Just the other day in Peshawar, in yet another grisly attack, a team of polio workers came under attack and along with it the policemen assigned to guard them. One policeman was killed while another was seriously wounded.

Attacks on polio workers have become dangerously frequent, and so security measures are being ratcheted up but these are only accentuating the uselessness of doing that. Now whenever a team ventures into the field, a security escort is with them, which sadly in most cases comes about to just one constable or two hanging around a team of nurses or volunteers who are at times school teachers. It should come as no surprise that they fail to deter the cut-throat militants from opening fire and killing them then and there. But even in cases where apparently ample security is provided, attacks happen. Instances where police patrols accompanying the health workers, have themselves come under fatal attack, are not unheard of.

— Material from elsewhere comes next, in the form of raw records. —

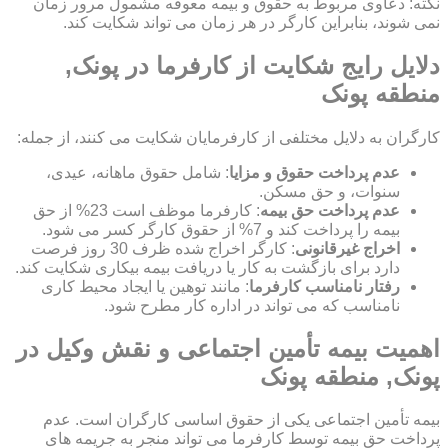
نکته: دعاوی مربوط به حقوق و بیمه معوقه مشمول مرور زمان
نمی شوند، بنابراین کارگر در هر زمان می تواند شکایت کند.
دلایل رایج شکایت از کارفرما در پونک,
منطقه پونک
کارگران به دلایل مختلفی از کارفرمایان شکایت می کنند، از جمله:
عدم پرداخت حقوق و مزایا
: شامل حقوق ماهانه، عیدی،
سنوات، و حق مسکن.
عدم پرداخت حق بیمه
: کارفرما موظف است 23% از حق
بیمه را پرداخت کند و 7% از حقوق کارگر کسر می شود.
اخراج غیرقانونی
: کارگر اخراج شده ظرف 30 روز فرصت
دارد برای بازگشت به کار یا دریافت بیمه بیکاری شکایت کند.
رفتار نامناسب کارفرما
: مانند توهین یا ایجاد محیط کاری
نامناسب که می تواند در اداره کار مطرح شود.
اهمیت بیمه تأمین اجتماعی و نقش وکیل در
پونک, منطقه پونک
بیمه تأمین اجتماعی یکی از حقوق اساسی کارگران است. عدم
پرداخت حق بیمه توسط کارفرما می تواند منجر به جریمه های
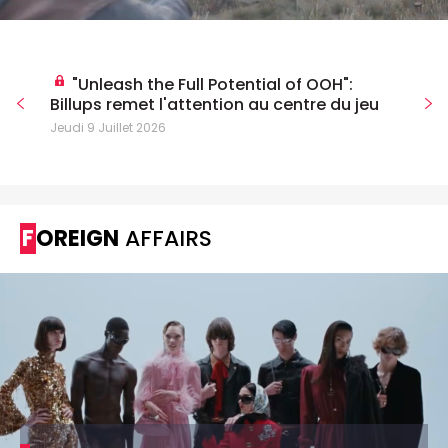
"Unleash the Full Potential of OOH":
Billups remet l'attention au centre du jeu
Jeudi 9 Juillet 2026
FOREIGN
AFFAIRS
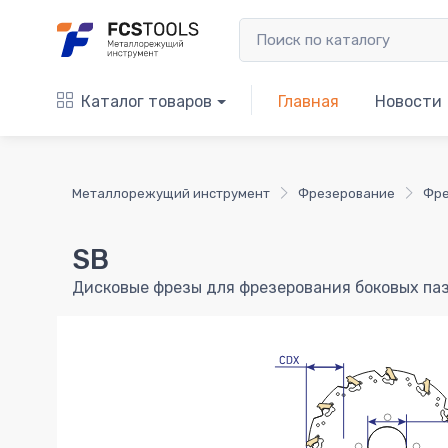
Каталог товаров
Главная
Новости
Металлорежущий инструмент
Фрезерование
Фре
SB
Дисковые фрезы для фрезерования боковых паз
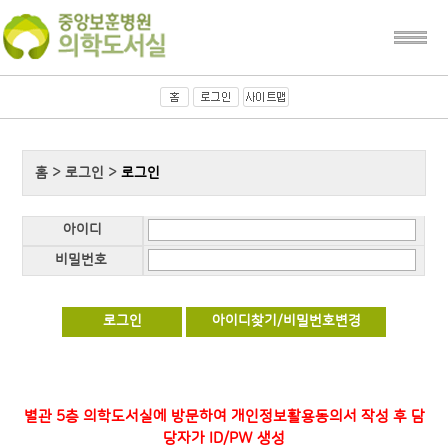
홈 > 로그인 >
로그인
아이디
비밀번호
별관 5층 의학도서실에 방문하여 개인정보활용동의서 작성 후 담
당자가 ID/PW 생성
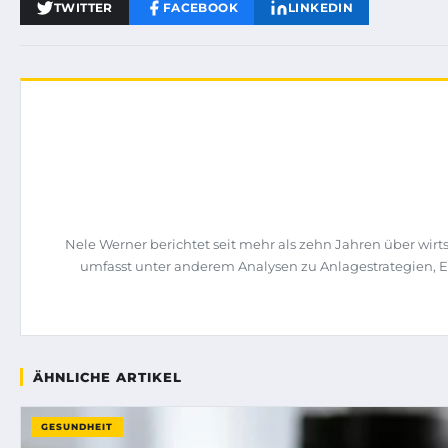
TWITTER
FACEBOOK
LINKEDIN
Nele Werner berichtet seit mehr als zehn Jahren über wi
umfasst unter anderem Analysen zu Anlagestrategien, 
ÄHNLICHE ARTIKEL
GESUNDHEIT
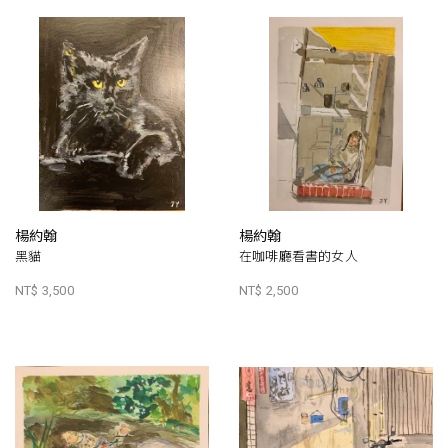
楊約翰
楊約翰
黑貓
在咖啡廳看書的女人
NT$ 3,500
NT$ 2,500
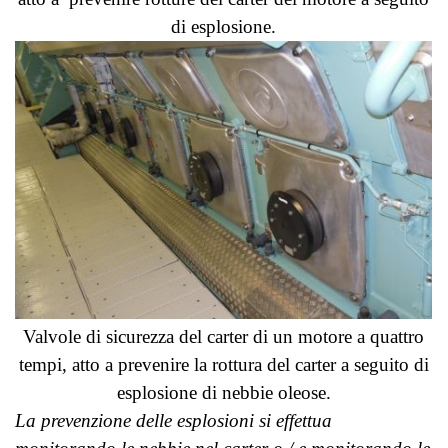
di esplosione.
Valvole di sicurezza del carter di un motore a quattro
tempi, atto a prevenire la rottura del carter a seguito di
esplosione di nebbie oleose.
La prevenzione delle esplosioni si effettua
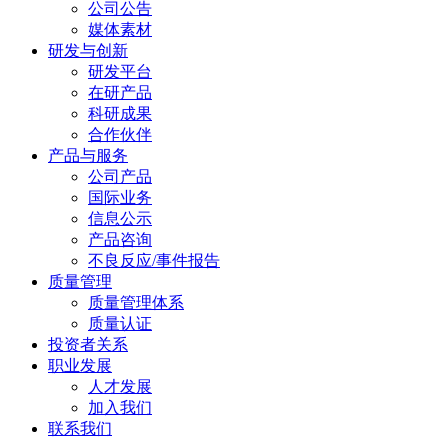
公司公告
媒体素材
研发与创新
研发平台
在研产品
科研成果
合作伙伴
产品与服务
公司产品
国际业务
信息公示
产品咨询
不良反应/事件报告
质量管理
质量管理体系
质量认证
投资者关系
职业发展
人才发展
加入我们
联系我们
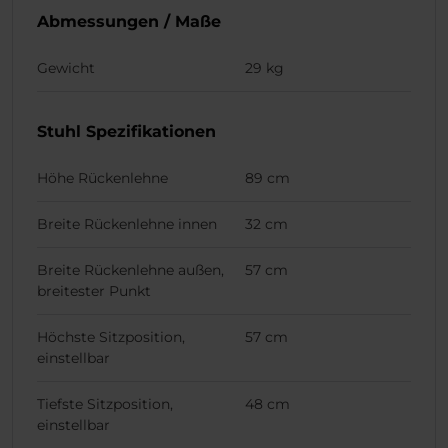
Abmessungen / Maße
Gewicht
29 kg
Stuhl Spezifikationen
Höhe Rückenlehne
89 cm
Breite Rückenlehne innen
32 cm
Breite Rückenlehne außen,
57 cm
breitester Punkt
Höchste Sitzposition,
57 cm
einstellbar
Tiefste Sitzposition,
48 cm
einstellbar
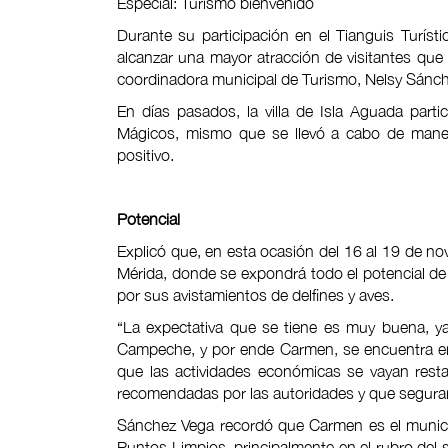
Especial: Turismo bienvenido
Durante su participación en el Tianguis Turís
alcanzar una mayor atracción de visitantes que
coordinadora municipal de Turismo, Nelsy Sánc
En días pasados, la villa de Isla Aguada parti
Mágicos, mismo que se llevó a cabo de manera
positivo.
Potencial
Explicó que, en esta ocasión del 16 al 19 de nov
Mérida, donde se expondrá todo el potencial de
por sus avistamientos de delfines y aves.
“La expectativa que se tiene es muy buena, ya
Campeche, y por ende Carmen, se encuentra en 
que las actividades económicas se vayan resta
recomendadas por las autoridades y que seguram
Sánchez Vega recordó que Carmen es el munici
Puntos Limpios, principalmente en el rubro del s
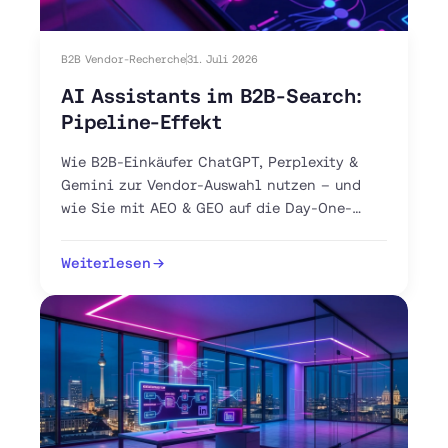
B2B Vendor-Recherche
31. Juli 2026
AI Assistants im B2B-Search:
Pipeline-Effekt
Wie B2B-Einkäufer ChatGPT, Perplexity &
Gemini zur Vendor-Auswahl nutzen – und
wie Sie mit AEO & GEO auf die Day-One-
Shortlist gelangen.
Weiterlesen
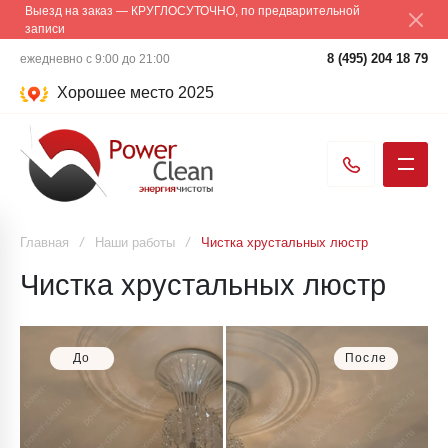
Выезд на заказ — КРУГЛОСУТОЧНО, по предварительной
записи
8 (495) 204 18 79
ежедневно с 9:00 до 21:00
Хорошее место 2025
Главная
/
Наши работы
/
Чистка хрустальных люстр
Чистка хрустальных люстр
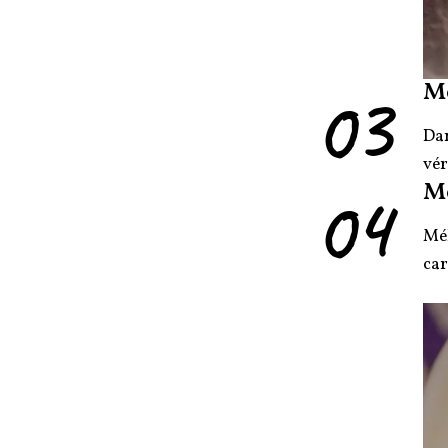
03
M
Dan
vér
04
M
Mél
car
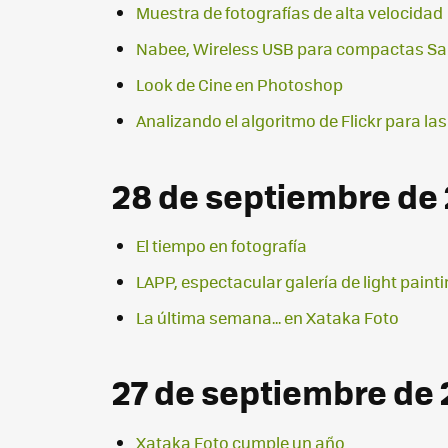
Muestra de fotografías de alta velocidad
Nabee, Wireless USB para compactas 
Look de Cine en Photoshop
Analizando el algoritmo de Flickr para las
28 de septiembre de
El tiempo en fotografía
LAPP, espectacular galería de light paint
La última semana... en Xataka Foto
27 de septiembre de
Xataka Foto cumple un año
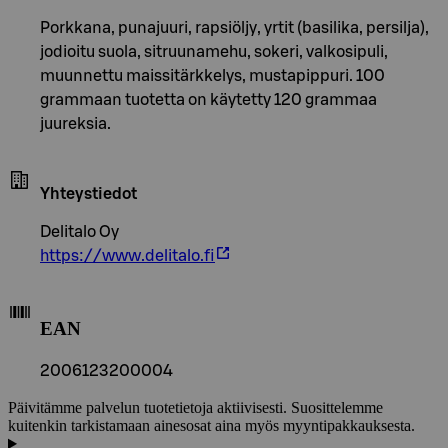
Porkkana, punajuuri, rapsiöljy, yrtit (basilika, persilja),
jodioitu suola, sitruunamehu, sokeri, valkosipuli,
muunnettu maissitärkkelys, mustapippuri. 100
grammaan tuotetta on käytetty 120 grammaa
juureksia.
Yhteystiedot
Delitalo Oy
https://www.delitalo.fi
EAN
2006123200004
Päivitämme palvelun tuotetietoja aktiivisesti. Suosittelemme
kuitenkin tarkistamaan ainesosat aina myös myyntipakkauksesta.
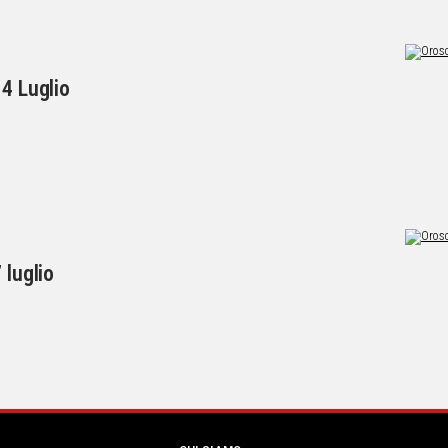
14 Luglio
 luglio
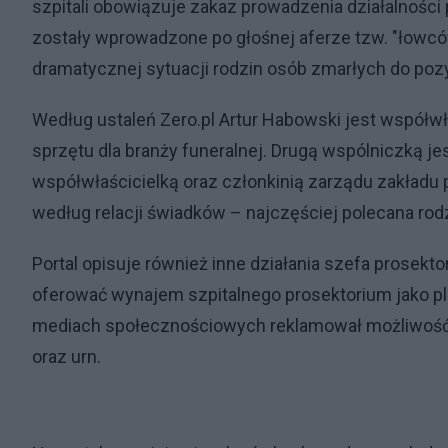
szpitali obowiązuje zakaz prowadzenia działalności
zostały wprowadzone po głośnej aferze tzw. "łowcó
dramatycznej sytuacji rodzin osób zmarłych do poz
Według ustaleń Zero.pl Artur Habowski jest współw
sprzętu dla branży funeralnej. Drugą wspólniczką je
współwłaścicielką oraz członkinią zarządu zakładu
według relacji świadków – najczęściej polecana ro
Portal opisuje również inne działania szefa prosekt
oferować wynajem szpitalnego prosektorium jako pl
mediach społecznościowych reklamował możliwość 
oraz urn.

When the state is up against something that is as sinister an endemic as polio itself, it ought not to rub ointment where nothing short of an operation will do. Religious extremism is not going to go away by just glossing over it with a false sense of security or with half-baked measures such as providing police mobiles to polio workers; or for that matter in KPK where the health minister has floated the incomprehensible idea of letting doctors carry firearms so that they could stave off kidnappers, who seem to be too impregnable for the hand of law to ever get to them. Can a doctor repel an attack when the policemen and army personnel themselves are often caught unawares? Certainly not! And secondly, the impact it would leave on the doctors themselves will be truly horrific; will hospitals look like places of comfort when the doctors will be flaunting guns. At places, the Young Doctors Association (with their newfound street power) is already clamouring to be issued with arms licences just so that it can tackle hostile patients.

These measures only demonstrate how the state is incapable of doing what it should be doing: providing the bare essentials of safety and security to its citizens. Will one day, the state ask all its citizens, say, every ID card holder, to have a firearm tucked under the belt owing to growing terrorism.

So long as the terrorists and the creed that gives birth to them in the first place are thought of as something to fall back on during hard times, there is neither any hope for polio workers nor the ordinary Pakistani.